Gilles : La journée du 15 avril 2015 s'inscrivait dans le cadre d'une mobilisation mondiale au sein de la restauration rapide. Nous nous sommes mobilisés sur Paris avec une centaine de personnes qui étaient présentes parmi lesquelles on retrouvait, hormis notre syndicat, la Fédération du Commerce CGT, l'US Commerce CGT de Paris, des représentants des structures locales parisiennes CGT, le syndicat restauration rapide 76, un délégué de Marseille, des syndicalistes de l'Unsa, des étudiants et des journalistes...
Les problématiques françaises connues dans cette branche se retrouvent en général au niveau européen et mondial. De plus en plus de salariés n'arrivent plus à digérer la recette fiscale de McDonald's et d'autres enseignes pour dénoncer cette politique de délocalisation des profits, ainsi que pour revendiquer les mêmes droits pour les salariés travaillant au sein d'une même enseigne. Aujourd'hui, deux restaurants McDonald's espacés d'une centaine de mètres peuvent pourtant traiter leurs salariés d'une façon totalement différente et injustifiée. Chez l'un on retrouvera un CE, un treizième mois, des primes trimestrielles, chez l'autre rien ! L'un sera géré en propre par McDonald's France, l'autre par un franchisé. On retrouve pourtant le même modèle économique, les mêmes tenues de travail, les mêmes sandwiches, les mêmes conditions de travail, les mêmes processus de formation... À la vue du client, il s'agit de deux restaurants identiques, alors pourquoi une telle différence de traitement ? Nous demandons par conséquent une charte sociale chez McDonald's et dans la restauration rapide afin que les gérants ne puissent pas déroger à certains acquis issus de longues luttes dans certains établissements.
Il n'y a pas eu beaucoup d'actions de ce genre dans le passé, ou bien alors des actions dépourvues de caractère contraignant pour l'employeur. À mon sens il n'est pas possible d'envisager uniquement des rassemblements purement symboliques.
Ce jour du 15 avril a donc été l'occasion pour nous d'expliquer notre démarche aux salariés et à chaque client voulant entrer dans le restaurant. Le choix du lieu de Denfert-Rochereau pour McDonald's n'est pas anodin. Le franchisé de renom a toujours été allergique au dialogue social avec notre organisation syndicale, nos syndiqués en ont payé les frais et ont perdu une grande partie de leur force mentale.
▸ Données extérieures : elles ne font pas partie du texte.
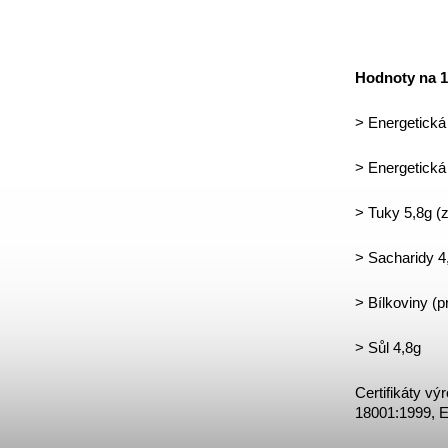
Hodnoty na 1
> Energetická
> Energetická
> Tuky 5,8g (
> Sacharidy 4,
> Bílkoviny (p
> Sůl 4,8g 
Certifikáty v
18001:1999, 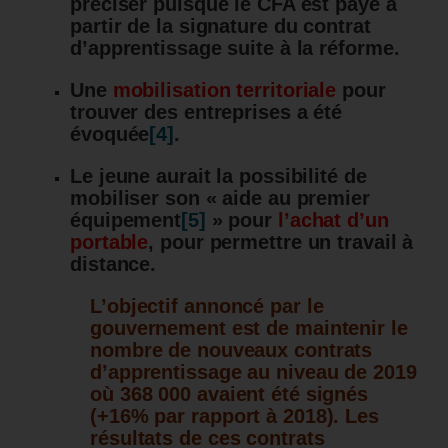
préciser puisque le CFA est payé à
partir de la signature du contrat
d’apprentissage suite à la réforme.
Une
mobilisation territoriale
pour
trouver des entreprises a été
évoquée
[4]
.
Le jeune aurait la possibilité de
mobiliser son « aide au premier
équipement
[5]
» pour
l’achat d’un
portable
, pour permettre un travail à
distance.
L’objectif annoncé par le
gouvernement est de maintenir le
nombre de nouveaux contrats
d’apprentissage au niveau de 2019
où 368 000 avaient été signés
(+16% par rapport à 2018).
Les
résultats de ces contrats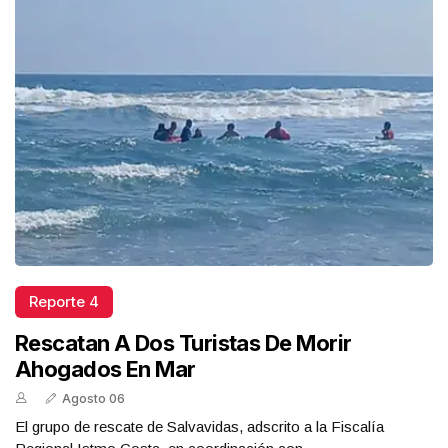
Reporte 4
Rescatan A Dos Turistas De Morir
Ahogados En Mar
Agosto 06
El grupo de rescate de Salvavidas, adscrito a la Fiscalía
En plus d'être payé au lance-pierres, s'il faut accepter de perdre toute dignité humaine, on peut se poser des questions sur la nature et la légalité de ce mode d'exploitation !
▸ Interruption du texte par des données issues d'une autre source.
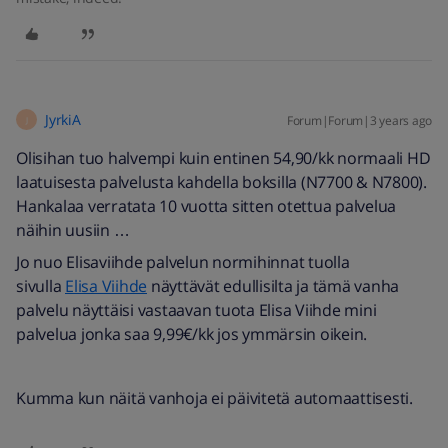
JyrkiA
Forum|Forum|3 years ago
J
Olisihan tuo halvempi kuin entinen 54,90/kk normaali HD
laatuisesta palvelusta kahdella boksilla (N7700 & N7800).
Hankalaa verratata 10 vuotta sitten otettua palvelua
näihin uusiin …
Jo nuo Elisaviihde palvelun normihinnat tuolla
sivulla
Elisa Viihde
näyttävät edullisilta ja tämä vanha
palvelu näyttäisi vastaavan tuota Elisa Viihde mini
palvelua jonka saa 9,99€/kk jos ymmärsin oikein.
Kumma kun näitä vanhoja ei päivitetä automaattisesti.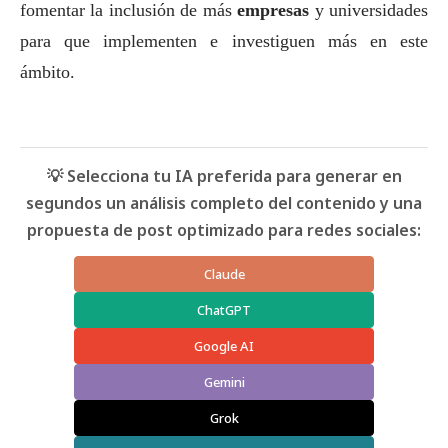
fomentar la inclusión de más
empresas
y universidades
para que implementen e investiguen más en este
ámbito.
💡 Selecciona tu IA preferida para generar en
segundos un análisis completo del contenido y una
propuesta de post optimizado para redes sociales:
Claude
ChatGPT
Google AI
Gemini
Grok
Groupe Salvador-Seguí : Y aura-t-il d'autres actions prévues ? Ne crains-tu pas une nouvelle la répression là où vous êtes allés ?

Gilles : Des futures actions sont nécessairement à prévoir pour que l'on voie une évolution face à tous les maux de la restauration rapide. L'évasion fiscale constitue le support de toutes les injustices subies de force par les travailleurs. Aujourd'hui une personne qui débarquerait dans la profession subira le temps partiel au lieu de le choisir, avec le salaire minimum. 24 heures par semaine, c'est 770 euros net par mois. Comment est-il possible de trouver un logement avec ce salaire ? De plus, le temps partiel va de pair avec les coupures, ce qui rend impossible en général la recherche d'un autre emploi ou la pratique d'un loisir. Le travail du dimanche n'est pas majoré, le travail de nuit est sous-valorisé, les jours fériés ne sont payés doubles que pour une partie des salariés. Le partage des richesses n'existe pas ! Pourtant de la richesse, il y en a, ceux qui la créent sont ceux à qui on va reprocher d'avoir pris une sauce ketchup en plus pour son repas d'employé. Ces travailleurs ne s'en rendent pas compte, mais ils créent chaque jour un peu plus de richesse que le jour précédent. Les enseignes de la restauration rapide et McDonald's en première ligne sont les spécialistes de l'organisation du travail taylorienne. Le travail est décomposé en tâches simples et répétitives, il s'agit d'un travail à la chaîne, chaque salarié a un rôle bien défini et répète les mêmes gestes durant toute sa séquence de travail. En parallèle, les nouvelles technologies remplacent les humains, nous avons vu une prolifération des bornes de commandes un peu partout. Cela a un intérêt pour la rationalisation du service à la clientèle, il est possible de faire autant voire plus de chiffre d'affaires avec moins de salariés.
Le jour où chaque travailleur aura conscience de sa situation, les choses changeront. C'est le sens de nos démarches, éveiller les consciences, alerter l'opinion publique. Toutes les bonnes volontés seront les bienvenues pour nos prochaines actions. Nous suivrons attentivement l'attitude des dirigeants du McDonald's Denfert-Rochereau envers les salariés.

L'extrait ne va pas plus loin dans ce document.